━━━ Exercise material

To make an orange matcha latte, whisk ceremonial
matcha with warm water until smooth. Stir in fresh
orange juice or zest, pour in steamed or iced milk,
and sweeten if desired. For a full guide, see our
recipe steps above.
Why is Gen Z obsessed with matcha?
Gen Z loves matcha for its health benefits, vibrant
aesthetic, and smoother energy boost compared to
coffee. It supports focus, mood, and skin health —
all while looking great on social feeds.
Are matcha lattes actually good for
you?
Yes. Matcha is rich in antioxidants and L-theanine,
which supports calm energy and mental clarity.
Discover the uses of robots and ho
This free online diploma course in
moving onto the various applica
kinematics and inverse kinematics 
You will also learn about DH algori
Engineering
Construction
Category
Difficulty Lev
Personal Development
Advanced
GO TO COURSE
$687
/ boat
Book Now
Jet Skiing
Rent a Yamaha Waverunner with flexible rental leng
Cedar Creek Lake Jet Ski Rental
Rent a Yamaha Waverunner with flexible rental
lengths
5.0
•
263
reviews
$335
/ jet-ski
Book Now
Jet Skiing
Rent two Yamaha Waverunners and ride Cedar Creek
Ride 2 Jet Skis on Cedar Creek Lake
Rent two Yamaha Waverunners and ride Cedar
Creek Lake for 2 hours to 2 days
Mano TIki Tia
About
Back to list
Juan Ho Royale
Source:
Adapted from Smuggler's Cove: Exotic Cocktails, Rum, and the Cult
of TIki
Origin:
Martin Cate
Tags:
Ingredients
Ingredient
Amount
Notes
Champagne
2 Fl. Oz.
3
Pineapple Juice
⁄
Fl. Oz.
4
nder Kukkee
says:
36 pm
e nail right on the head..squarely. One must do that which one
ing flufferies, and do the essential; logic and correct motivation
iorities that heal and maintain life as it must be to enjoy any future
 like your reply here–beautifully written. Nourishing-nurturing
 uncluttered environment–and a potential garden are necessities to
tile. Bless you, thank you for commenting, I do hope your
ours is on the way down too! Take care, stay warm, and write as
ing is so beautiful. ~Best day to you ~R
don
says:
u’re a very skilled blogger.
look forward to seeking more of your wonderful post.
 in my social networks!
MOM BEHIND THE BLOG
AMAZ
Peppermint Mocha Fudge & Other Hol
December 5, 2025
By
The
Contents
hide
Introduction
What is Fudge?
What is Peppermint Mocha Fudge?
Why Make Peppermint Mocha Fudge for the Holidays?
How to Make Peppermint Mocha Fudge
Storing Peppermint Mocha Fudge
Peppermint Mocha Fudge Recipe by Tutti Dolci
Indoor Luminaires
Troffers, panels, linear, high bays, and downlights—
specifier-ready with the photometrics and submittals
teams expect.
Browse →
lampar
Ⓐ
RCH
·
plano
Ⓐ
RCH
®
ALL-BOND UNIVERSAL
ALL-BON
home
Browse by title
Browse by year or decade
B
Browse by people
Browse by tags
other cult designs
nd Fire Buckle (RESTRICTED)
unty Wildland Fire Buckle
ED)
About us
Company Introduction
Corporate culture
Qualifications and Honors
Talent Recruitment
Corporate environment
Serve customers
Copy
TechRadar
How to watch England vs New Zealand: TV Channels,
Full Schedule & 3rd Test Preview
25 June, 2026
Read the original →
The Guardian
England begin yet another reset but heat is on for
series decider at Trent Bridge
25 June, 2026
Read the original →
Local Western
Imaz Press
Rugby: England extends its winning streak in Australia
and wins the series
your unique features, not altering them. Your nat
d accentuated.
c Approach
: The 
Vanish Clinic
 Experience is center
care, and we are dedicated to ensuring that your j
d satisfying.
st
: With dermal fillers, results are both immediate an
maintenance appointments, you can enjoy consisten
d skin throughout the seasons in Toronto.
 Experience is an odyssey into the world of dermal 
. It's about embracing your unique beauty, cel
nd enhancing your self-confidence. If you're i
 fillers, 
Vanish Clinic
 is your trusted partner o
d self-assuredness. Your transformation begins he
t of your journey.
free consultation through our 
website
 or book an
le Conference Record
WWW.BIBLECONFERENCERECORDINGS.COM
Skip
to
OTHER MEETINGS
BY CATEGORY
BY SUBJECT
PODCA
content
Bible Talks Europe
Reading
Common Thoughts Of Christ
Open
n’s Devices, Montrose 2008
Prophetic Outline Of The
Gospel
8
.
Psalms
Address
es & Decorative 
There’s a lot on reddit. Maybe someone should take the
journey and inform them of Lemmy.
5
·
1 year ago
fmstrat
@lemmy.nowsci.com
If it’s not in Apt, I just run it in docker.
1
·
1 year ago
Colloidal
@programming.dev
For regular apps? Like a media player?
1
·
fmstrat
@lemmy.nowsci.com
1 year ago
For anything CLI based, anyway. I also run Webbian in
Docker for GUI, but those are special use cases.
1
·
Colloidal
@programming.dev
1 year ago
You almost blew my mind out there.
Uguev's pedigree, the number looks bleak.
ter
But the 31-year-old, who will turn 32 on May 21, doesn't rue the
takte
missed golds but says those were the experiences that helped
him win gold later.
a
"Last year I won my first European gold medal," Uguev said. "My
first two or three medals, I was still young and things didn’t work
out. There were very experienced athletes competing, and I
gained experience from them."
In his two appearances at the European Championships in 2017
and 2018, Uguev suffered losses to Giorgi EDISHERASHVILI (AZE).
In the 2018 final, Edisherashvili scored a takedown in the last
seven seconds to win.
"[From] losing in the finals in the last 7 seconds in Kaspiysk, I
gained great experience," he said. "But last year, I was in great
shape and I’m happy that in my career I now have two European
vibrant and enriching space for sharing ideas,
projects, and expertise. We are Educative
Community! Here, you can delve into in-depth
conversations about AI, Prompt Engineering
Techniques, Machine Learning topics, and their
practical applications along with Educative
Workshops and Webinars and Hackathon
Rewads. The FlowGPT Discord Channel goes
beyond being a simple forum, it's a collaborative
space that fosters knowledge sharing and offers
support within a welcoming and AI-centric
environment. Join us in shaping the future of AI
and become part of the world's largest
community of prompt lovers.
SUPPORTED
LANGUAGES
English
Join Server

━━━━━━

A line qualifies when it holds the word "What"; report all qualifying lines from the records above.

What is Fudge?
What is Peppermint Mocha Fudge?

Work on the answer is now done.